America's systems of foster care and adoption are making progress. But they are not as good as they ought to be. In essence that is the latest assessment of the state of these related systems that are supposed to help children - often those in trouble - and adults who seek to adopt children. It comes from Mary Sheila Gall, chairwoman of the President's Task Force on Adoption. The task force plans to publish its final conclusions and recommendations in March.

Most of the 50,000 American children adopted each year by strangers go through the foster-care system first. Ms. Gall - who is the single adoptive parent of two hard-to place children - says the task force has found ``some encouraging things and some very discouraging things'' in foster-care and adoption programs. On the positive side, it found some ``innovative'' approaches to adoption by states, individual communities, and private adoption programs.
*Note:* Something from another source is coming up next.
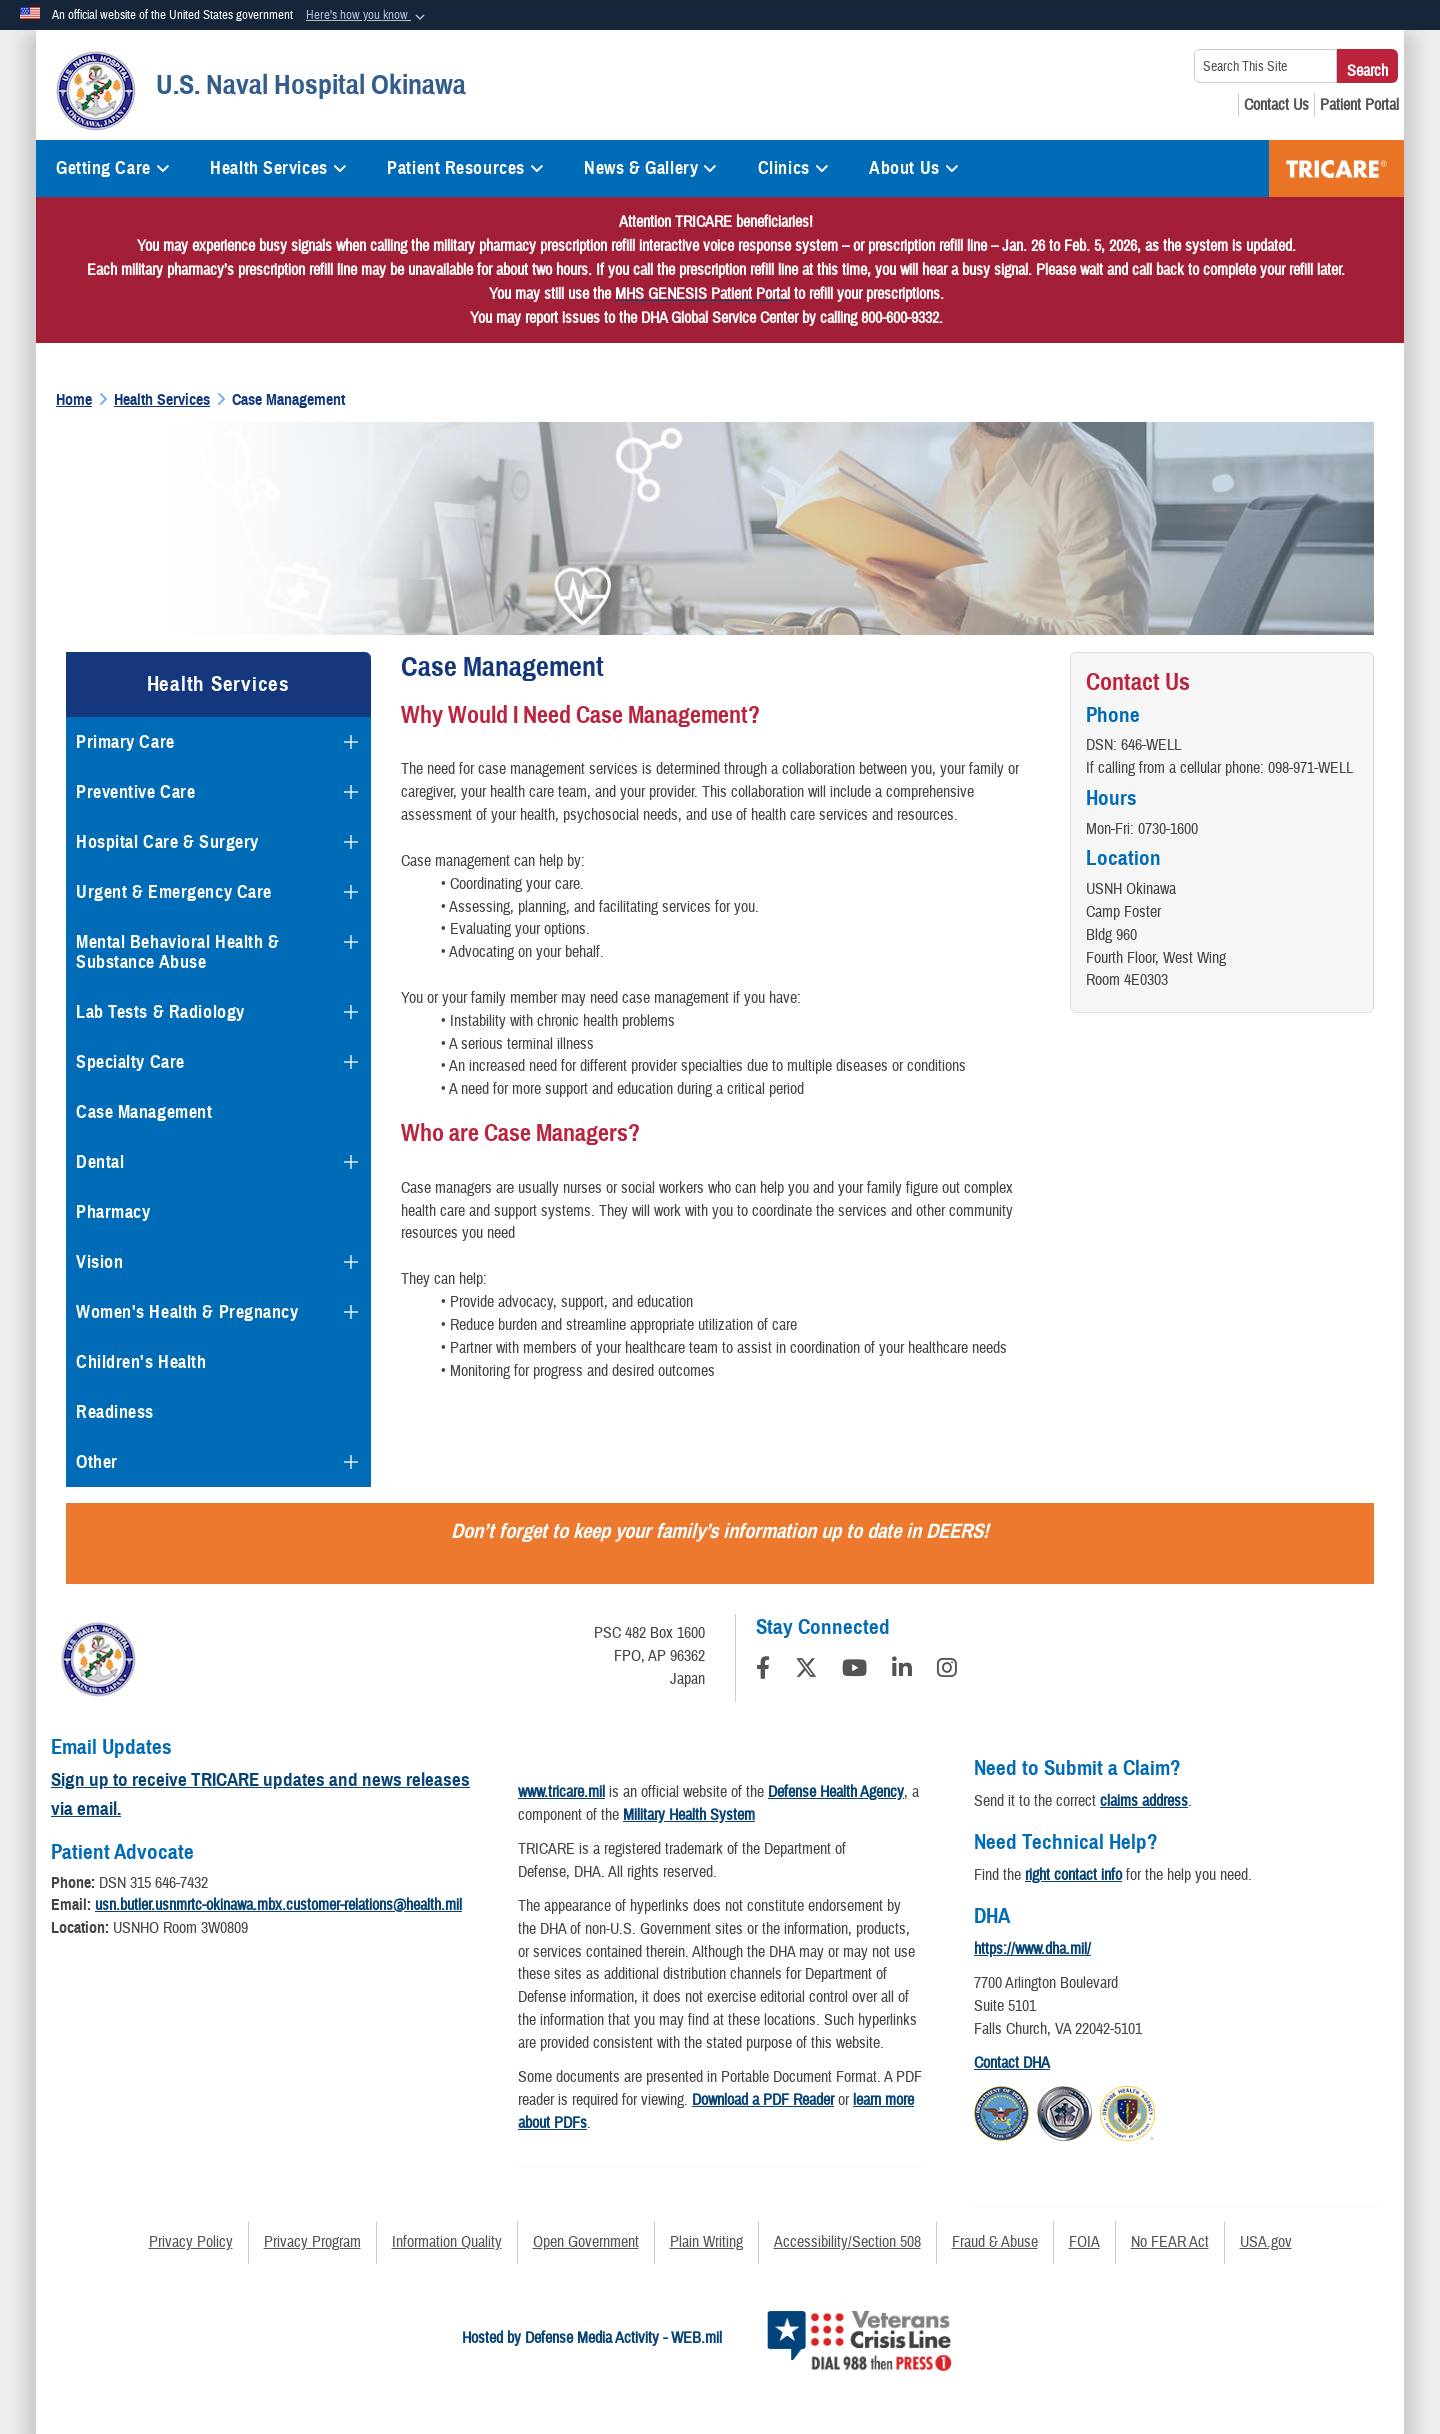  What do you see at coordinates (947, 1671) in the screenshot?
I see `[Instagram]` at bounding box center [947, 1671].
For instance, Kentucky is carrying out ``some very interesting approaches'' to helping adoptive parents adjust to their new and often troubled children. ``Problems don't stop the day the children walk into the family,'' Gall notes, but help from many agencies virtually stops then.
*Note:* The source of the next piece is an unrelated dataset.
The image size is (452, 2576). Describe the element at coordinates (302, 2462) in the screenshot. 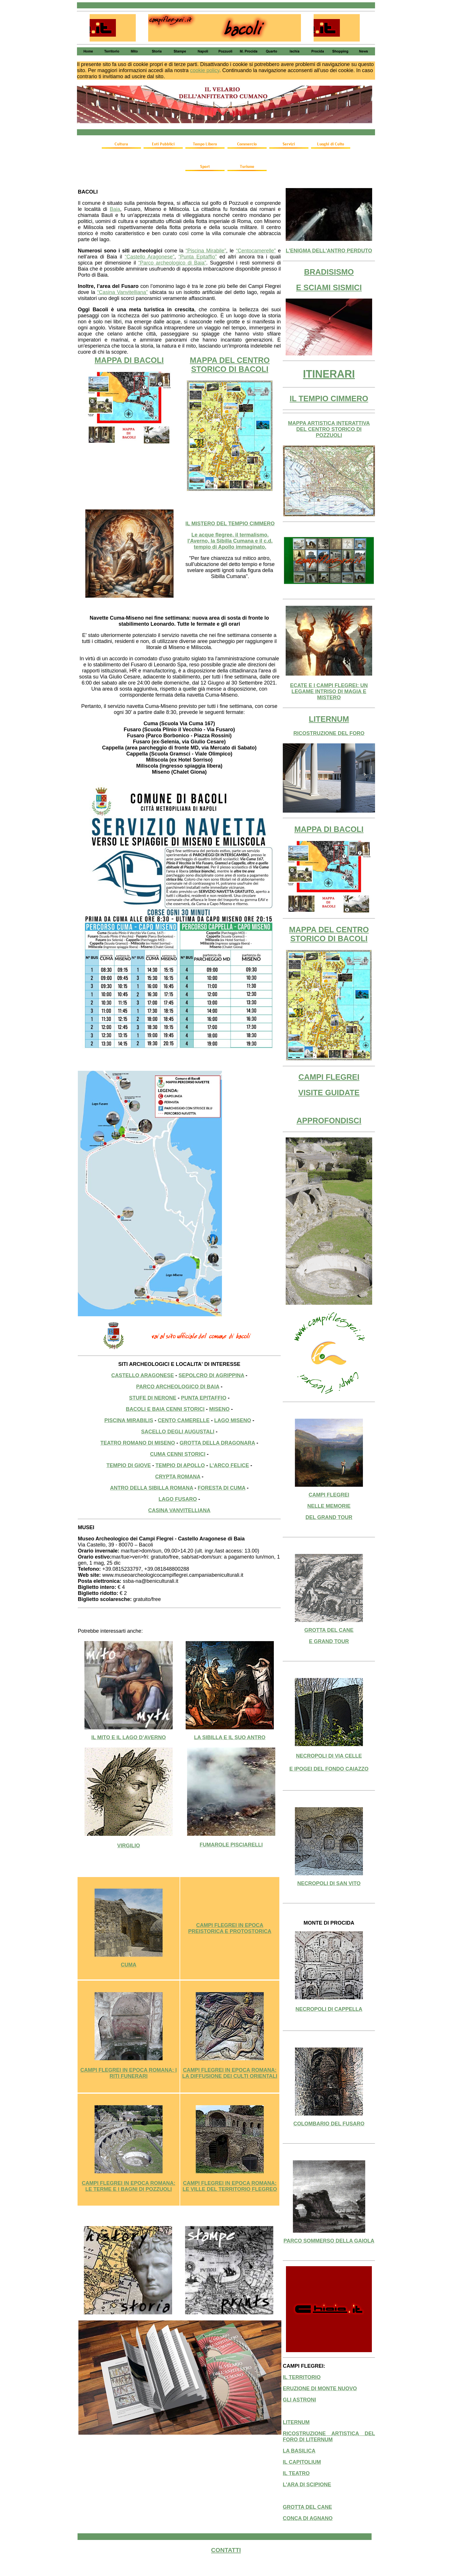 I see `IL CAPITOLIUM` at that location.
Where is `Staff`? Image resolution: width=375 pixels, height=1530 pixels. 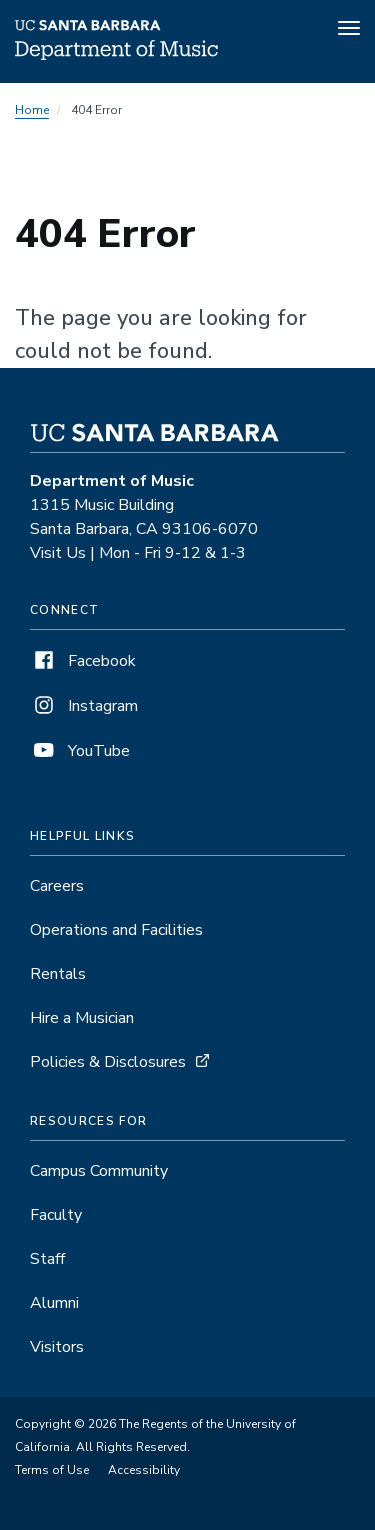 Staff is located at coordinates (47, 1259).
She says that encouraging wider use of post-adoption assistance is one step the task force intends to take now. Another is to obtain more private and corporate support for promoting adoption of some of the 36,000 children in the United States now waiting for parents. Sixty percent of these youngsters are considered hard to adopt because of age, handicaps, or race.

A lot of children and adoptive parents need such on-going help, affirms Joe Kroll, executive director of the North American Council on Adoptable Children. ``There really needs to be a much better system of ongoing, post-adoption help,'' Mr. Kroll adds. He says the basic thrusts of his organization are to obtain adoptive parents for special-needs children and ``support for the families that have adopted these kids. The two have to go together.''

Gall says there is a trend, albeit a ``very slow'' one, toward greater acceptance by adoption agencies of nontraditional adoptive parents - those who are single or older than most adoptive parents. She feels that the trend deserves to be speeded.
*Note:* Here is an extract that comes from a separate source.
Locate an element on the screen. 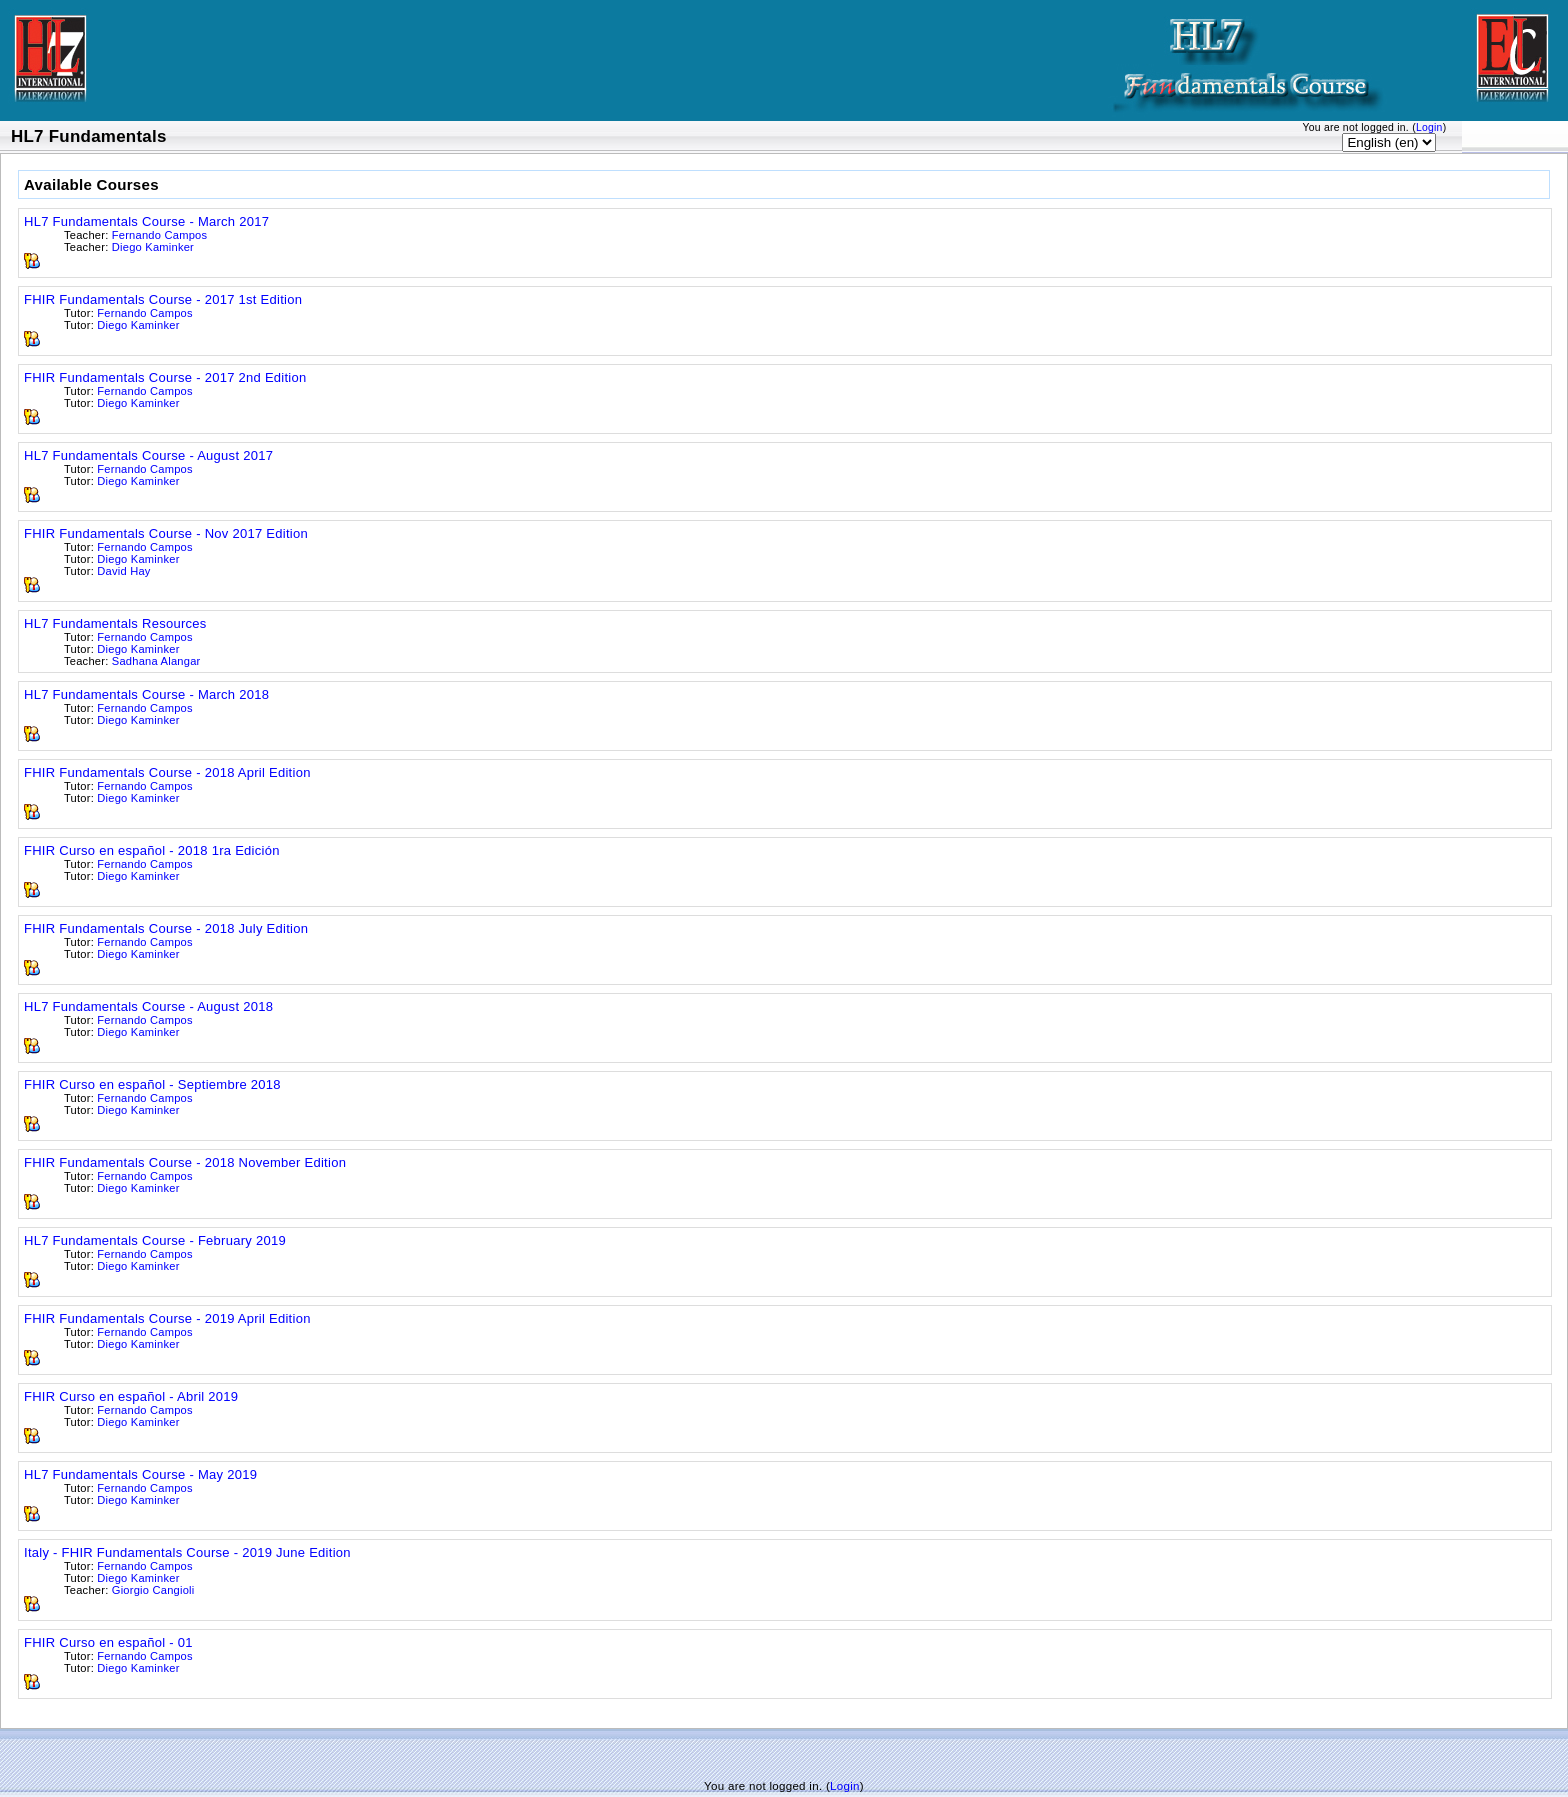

The state of Michigan provides special reimbursement to agencies for extra work required to effect adoption of hard-to-place children. Some agencies provide new adoptive parents with an experienced ``buddy,'' a parent who has had adopted children for a lengthy time.

But ``in many instances children spend too long in foster care,'' Gall says, despite a 1980 federal law that was supposed to speed children through foster care. She notes that a state study found that on average foster care children in Maryland spend five years in the system.